Page segmentation data:
· · · · · · ·

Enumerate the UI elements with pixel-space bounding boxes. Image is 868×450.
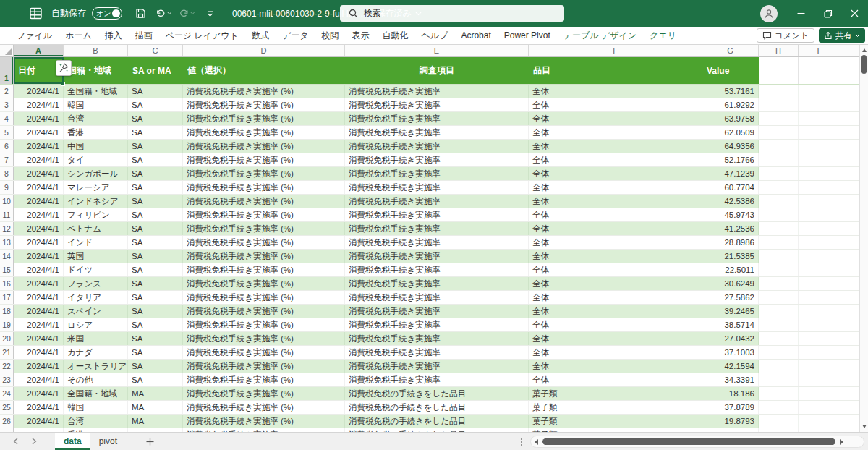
cell-D7[interactable]: 消費税免税手続き実施率 (%) [183,153,345,166]
cell-empty[interactable] [799,85,838,98]
cell-C5[interactable]: SA [128,126,183,139]
cell-F2[interactable]: 全体 [529,85,702,98]
redo-button[interactable] [179,5,195,22]
cell-A25[interactable]: 2024/4/1 [14,401,64,414]
cell-empty[interactable] [759,277,799,290]
column-header-E[interactable]: E [345,45,529,56]
column-header-H[interactable]: H [759,45,799,56]
cell-empty[interactable] [799,387,838,400]
cell-A6[interactable]: 2024/4/1 [14,140,64,153]
cell-empty[interactable] [759,222,799,235]
cell-F4[interactable]: 全体 [529,112,702,125]
cell-empty[interactable] [799,346,838,359]
cell-empty[interactable] [838,263,859,276]
account-avatar[interactable] [760,5,778,22]
row-header-22[interactable]: 22 [0,360,14,373]
cell-empty[interactable] [759,373,799,386]
cell-C21[interactable]: SA [128,346,183,359]
cell-C17[interactable]: SA [128,291,183,304]
cell-D14[interactable]: 消費税免税手続き実施率 (%) [183,250,345,263]
cell-B11[interactable]: フィリピン [64,208,128,221]
cell-A11[interactable]: 2024/4/1 [14,208,64,221]
cell-E15[interactable]: 消費税免税手続き実施率 [345,263,529,276]
cell-empty[interactable] [838,195,859,208]
cell-F20[interactable]: 全体 [529,332,702,345]
cell-B26[interactable]: 台湾 [64,415,128,428]
cell-empty[interactable] [838,153,859,166]
cell-D23[interactable]: 消費税免税手続き実施率 (%) [183,373,345,386]
cell-G12[interactable]: 41.2536 [702,222,759,235]
cell-F10[interactable]: 全体 [529,195,702,208]
cell-G6[interactable]: 64.9356 [702,140,759,153]
cell-F17[interactable]: 全体 [529,291,702,304]
cell-D3[interactable]: 消費税免税手続き実施率 (%) [183,98,345,111]
cell-B19[interactable]: ロシア [64,318,128,331]
select-all-corner[interactable] [0,45,14,56]
cell-A12[interactable]: 2024/4/1 [14,222,64,235]
cell-C4[interactable]: SA [128,112,183,125]
cell-G14[interactable]: 21.5385 [702,250,759,263]
cell-E21[interactable]: 消費税免税手続き実施率 [345,346,529,359]
cell-D9[interactable]: 消費税免税手続き実施率 (%) [183,181,345,194]
scroll-right-arrow[interactable] [840,439,843,445]
ribbon-tab-テーブル デザイン[interactable]: テーブル デザイン [557,27,643,44]
horizontal-scroll-thumb[interactable] [542,438,835,445]
save-icon[interactable] [132,5,148,22]
cell-E2[interactable]: 消費税免税手続き実施率 [345,85,529,98]
cell-G24[interactable]: 18.186 [702,387,759,400]
cell-empty[interactable] [759,112,799,125]
cell-E8[interactable]: 消費税免税手続き実施率 [345,167,529,180]
row-header-18[interactable]: 18 [0,305,14,318]
cell-E26[interactable]: 消費税免税の手続きをした品目 [345,415,529,428]
ribbon-tab-ホーム[interactable]: ホーム [59,27,98,44]
search-box[interactable]: 検索 [340,5,564,22]
cell-G2[interactable]: 53.7161 [702,85,759,98]
cell-B17[interactable]: イタリア [64,291,128,304]
column-header-G[interactable]: G [702,45,759,56]
cell-C26[interactable]: MA [128,415,183,428]
cell-G22[interactable]: 42.1594 [702,360,759,373]
autosave-toggle[interactable]: オン [92,7,122,20]
cell-A14[interactable]: 2024/4/1 [14,250,64,263]
cell-F22[interactable]: 全体 [529,360,702,373]
cell-empty[interactable] [759,332,799,345]
cell-F25[interactable]: 菓子類 [529,401,702,414]
cell-empty[interactable] [799,140,838,153]
header-cell-D1[interactable]: 値（選択） [183,57,345,84]
cell-F12[interactable]: 全体 [529,222,702,235]
cell-empty[interactable] [759,153,799,166]
cell-empty[interactable] [799,236,838,249]
row-header-7[interactable]: 7 [0,153,14,166]
row-header-6[interactable]: 6 [0,140,14,153]
cell-empty[interactable] [799,126,838,139]
cell-A18[interactable]: 2024/4/1 [14,305,64,318]
cell-empty[interactable] [799,415,838,428]
cell-G8[interactable]: 47.1239 [702,167,759,180]
cell-D26[interactable]: 消費税免税手続き実施率 (%) [183,415,345,428]
cell-E7[interactable]: 消費税免税手続き実施率 [345,153,529,166]
cell-empty[interactable] [838,318,859,331]
cell-D18[interactable]: 消費税免税手続き実施率 (%) [183,305,345,318]
cell-A19[interactable]: 2024/4/1 [14,318,64,331]
row-header-14[interactable]: 14 [0,250,14,263]
cell-empty[interactable] [838,415,859,428]
row-header-9[interactable]: 9 [0,181,14,194]
cell-G25[interactable]: 37.8789 [702,401,759,414]
row-header-11[interactable]: 11 [0,208,14,221]
sheet-tab-data[interactable]: data [55,433,90,450]
cell-F19[interactable]: 全体 [529,318,702,331]
cell-C11[interactable]: SA [128,208,183,221]
ribbon-tab-ヘルプ[interactable]: ヘルプ [415,27,455,44]
cell-C25[interactable]: MA [128,401,183,414]
cell-D10[interactable]: 消費税免税手続き実施率 (%) [183,195,345,208]
cell-empty[interactable] [759,401,799,414]
cell-E11[interactable]: 消費税免税手続き実施率 [345,208,529,221]
cell-B14[interactable]: 英国 [64,250,128,263]
cell-empty[interactable] [799,291,838,304]
cell-empty[interactable] [759,291,799,304]
cell-empty[interactable] [838,305,859,318]
cell-empty[interactable] [799,153,838,166]
cell-E19[interactable]: 消費税免税手続き実施率 [345,318,529,331]
ribbon-tab-Power Pivot[interactable]: Power Pivot [498,27,557,44]
cell-B3[interactable]: 韓国 [64,98,128,111]
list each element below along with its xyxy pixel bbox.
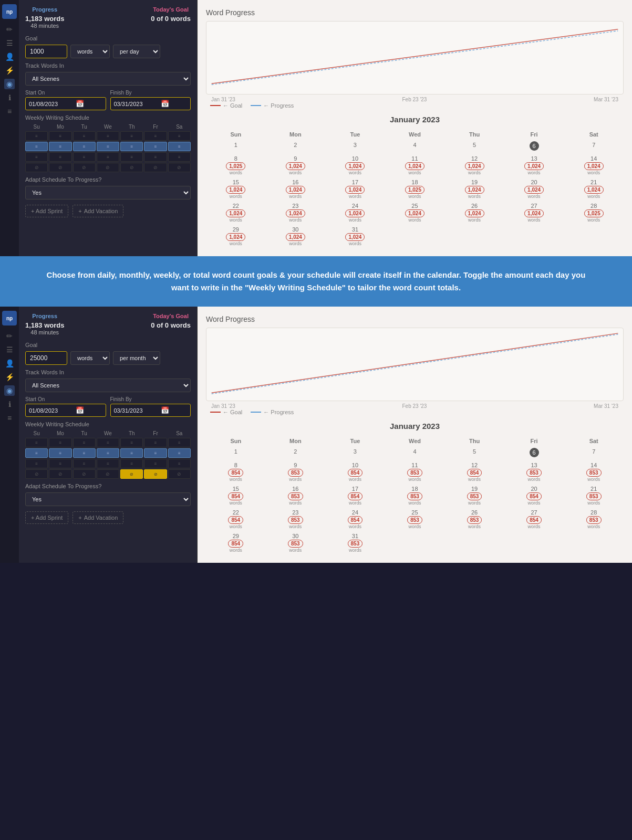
sched-su-disabled-1[interactable]: ⊘ — [25, 163, 48, 172]
sched-su-top-2[interactable]: ≡ — [25, 438, 48, 447]
goal-input-2[interactable] — [25, 351, 67, 365]
cal-badge-3-3-cal-body-1: 1,024 — [405, 209, 424, 217]
sched-fr-disabled-1[interactable]: ⊘ — [144, 163, 167, 172]
sched-we-disabled-2[interactable]: ⊘ — [97, 469, 119, 479]
sched-th-mid-2[interactable]: ≡ — [120, 448, 143, 458]
sched-tu-mid-2[interactable]: ≡ — [73, 448, 96, 458]
sched-fr-bot-2[interactable]: ≡ — [144, 459, 167, 468]
sched-sa-mid-2[interactable]: ≡ — [168, 448, 191, 458]
sched-mo-disabled-1[interactable]: ⊘ — [49, 163, 71, 172]
sched-we-mid-1[interactable]: ≡ — [97, 142, 119, 151]
sched-su-top-1[interactable]: ≡ — [25, 131, 48, 141]
sidebar-icon-goals[interactable]: ◉ — [4, 79, 15, 89]
cal-words-1-2-cal-body-1: words — [349, 170, 361, 175]
cal-cell-3-1-cal-body-1: 231,024words — [266, 201, 326, 224]
sched-we-bot-1[interactable]: ≡ — [97, 152, 119, 162]
goal-unit-select-1[interactable]: words — [70, 45, 110, 58]
sidebar-icon-goals-2[interactable]: ◉ — [4, 385, 15, 396]
sidebar-icon-list-2[interactable]: ≡ — [4, 413, 15, 423]
sched-su-disabled-2[interactable]: ⊘ — [25, 469, 48, 479]
goal-period-select-2[interactable]: per day per week per month — [113, 351, 160, 365]
track-words-select-2[interactable]: All Scenes — [25, 379, 191, 392]
sched-fr-bot-1[interactable]: ≡ — [144, 152, 167, 162]
sidebar-icon-menu[interactable]: ☰ — [4, 38, 15, 48]
sched-mo-mid-2[interactable]: ≡ — [49, 448, 71, 458]
sidebar-icon-lightning-2[interactable]: ⚡ — [4, 372, 15, 382]
sched-fr-mid-1[interactable]: ≡ — [144, 142, 167, 151]
sched-su-bot-1[interactable]: ≡ — [25, 152, 48, 162]
sched-mo-top-1[interactable]: ≡ — [49, 131, 71, 141]
sidebar-icon-users-2[interactable]: 👤 — [4, 358, 15, 369]
sched-tu-bot-2[interactable]: ≡ — [73, 459, 96, 468]
sched-fr-disabled-2[interactable]: ⊘ — [144, 469, 167, 479]
sched-we-top-2[interactable]: ≡ — [97, 438, 119, 447]
sidebar-icon-menu-2[interactable]: ☰ — [4, 344, 15, 355]
sched-th-bot-2[interactable]: ≡ — [120, 459, 143, 468]
goal-period-select-1[interactable]: per day per week per month — [113, 45, 160, 58]
sidebar-icon-edit[interactable]: ✏ — [4, 24, 15, 35]
finish-date-input-1[interactable] — [114, 101, 159, 107]
sidebar-icon-edit-2[interactable]: ✏ — [4, 331, 15, 341]
sched-we-bot-2[interactable]: ≡ — [97, 459, 119, 468]
sched-mo-top-2[interactable]: ≡ — [49, 438, 71, 447]
sched-fr-top-1[interactable]: ≡ — [144, 131, 167, 141]
adapt-select-1[interactable]: Yes No — [25, 186, 191, 200]
sched-su-mid-2[interactable]: ≡ — [25, 448, 48, 458]
sidebar-icon-users[interactable]: 👤 — [4, 51, 15, 62]
adapt-select-2[interactable]: Yes No — [25, 492, 191, 506]
sched-tu-bot-1[interactable]: ≡ — [73, 152, 96, 162]
sched-fr-mid-2[interactable]: ≡ — [144, 448, 167, 458]
sched-mo-disabled-2[interactable]: ⊘ — [49, 469, 71, 479]
sidebar-icon-lightning[interactable]: ⚡ — [4, 65, 15, 76]
finish-date-input-2[interactable] — [114, 407, 159, 414]
sched-sa-mid-1[interactable]: ≡ — [168, 142, 191, 151]
sched-mo-bot-1[interactable]: ≡ — [49, 152, 71, 162]
sched-we-mid-2[interactable]: ≡ — [97, 448, 119, 458]
start-date-input-2[interactable] — [29, 407, 74, 414]
sched-mo-bot-2[interactable]: ≡ — [49, 459, 71, 468]
add-vacation-button-1[interactable]: + Add Vacation — [72, 205, 123, 217]
add-vacation-button-2[interactable]: + Add Vacation — [72, 511, 123, 524]
sidebar-icon-list[interactable]: ≡ — [4, 106, 15, 117]
sched-th-top-1[interactable]: ≡ — [120, 131, 143, 141]
finish-cal-icon-2[interactable]: 📅 — [161, 406, 169, 414]
sched-we-disabled-1[interactable]: ⊘ — [97, 163, 119, 172]
sched-th-bot-1[interactable]: ≡ — [120, 152, 143, 162]
goal-input-1[interactable] — [25, 45, 67, 58]
sched-th-disabled-2[interactable]: ⊘ — [120, 469, 143, 479]
add-sprint-button-1[interactable]: + Add Sprint — [25, 205, 68, 217]
goal-unit-select-2[interactable]: words — [70, 351, 110, 365]
sched-th-disabled-1[interactable]: ⊘ — [120, 163, 143, 172]
sched-tu-mid-1[interactable]: ≡ — [73, 142, 96, 151]
sched-tu-top-2[interactable]: ≡ — [73, 438, 96, 447]
add-sprint-button-2[interactable]: + Add Sprint — [25, 511, 68, 524]
sched-sa-top-1[interactable]: ≡ — [168, 131, 191, 141]
finish-cal-icon-1[interactable]: 📅 — [161, 100, 169, 108]
cal-badge-3-1-cal-body-1: 1,024 — [286, 209, 305, 217]
sched-sa-bot-1[interactable]: ≡ — [168, 152, 191, 162]
sched-sa-disabled-1[interactable]: ⊘ — [168, 163, 191, 172]
sidebar-icon-info-2[interactable]: ℹ — [4, 399, 15, 410]
cal-words-2-6-cal-body-2: words — [587, 500, 600, 506]
x-axis-1: Jan 31 '23 Feb 23 '23 Mar 31 '23 — [206, 97, 624, 102]
cal-day-number-4-2-cal-body-1: 31 — [352, 226, 358, 233]
start-cal-icon-2[interactable]: 📅 — [76, 406, 84, 414]
cal-day-number-4-1-cal-body-2: 30 — [292, 532, 298, 540]
sched-tu-disabled-2[interactable]: ⊘ — [73, 469, 96, 479]
track-words-select-1[interactable]: All Scenes — [25, 72, 191, 86]
sched-fr-top-2[interactable]: ≡ — [144, 438, 167, 447]
sched-su-bot-2[interactable]: ≡ — [25, 459, 48, 468]
sched-th-top-2[interactable]: ≡ — [120, 438, 143, 447]
sched-mo-mid-1[interactable]: ≡ — [49, 142, 71, 151]
sched-sa-bot-2[interactable]: ≡ — [168, 459, 191, 468]
start-cal-icon-1[interactable]: 📅 — [76, 100, 84, 108]
sched-sa-top-2[interactable]: ≡ — [168, 438, 191, 447]
sched-tu-top-1[interactable]: ≡ — [73, 131, 96, 141]
sched-su-mid-1[interactable]: ≡ — [25, 142, 48, 151]
sched-tu-disabled-1[interactable]: ⊘ — [73, 163, 96, 172]
sidebar-icon-info[interactable]: ℹ — [4, 92, 15, 103]
sched-we-top-1[interactable]: ≡ — [97, 131, 119, 141]
start-date-input-1[interactable] — [29, 101, 74, 107]
sched-th-mid-1[interactable]: ≡ — [120, 142, 143, 151]
sched-sa-disabled-2[interactable]: ⊘ — [168, 469, 191, 479]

· · · · · · ·

Please copy every line from the entries that includes the word "unit".

Written response:
goal-unit-select-1[interactable]: words — [70, 45, 110, 58]
goal-unit-select-2[interactable]: words — [70, 351, 110, 365]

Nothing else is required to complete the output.